- [DATASET RECORDS]:
····················

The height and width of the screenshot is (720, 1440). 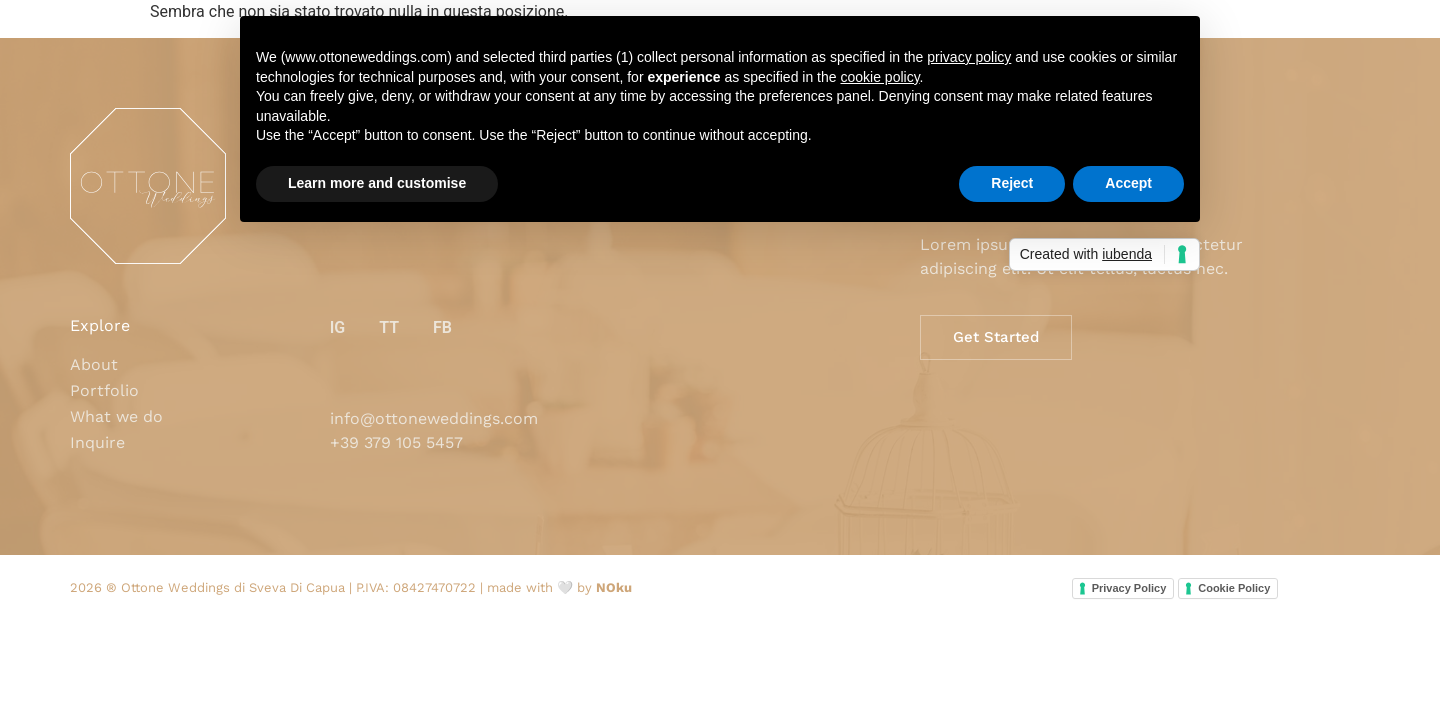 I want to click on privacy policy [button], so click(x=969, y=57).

····················

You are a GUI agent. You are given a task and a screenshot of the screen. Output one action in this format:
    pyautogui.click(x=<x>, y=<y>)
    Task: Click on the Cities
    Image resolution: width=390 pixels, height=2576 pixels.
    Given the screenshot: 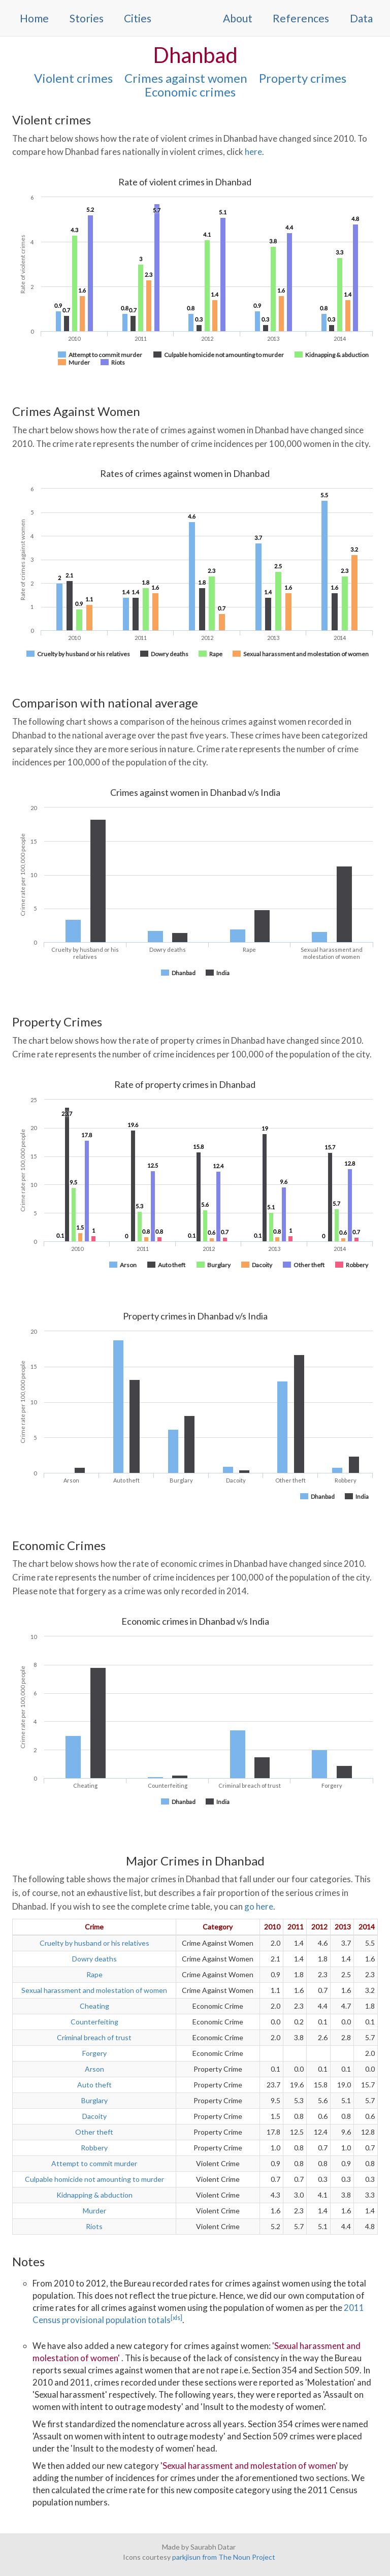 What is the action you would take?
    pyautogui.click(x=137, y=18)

····················

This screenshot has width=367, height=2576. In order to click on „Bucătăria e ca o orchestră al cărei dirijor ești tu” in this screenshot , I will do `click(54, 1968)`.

····················

- [PROBLEM DESCRIPTION]: Count every line of the listing that includes the word "this", then give that count and no other words.

- [ANSWER SPACE]: 2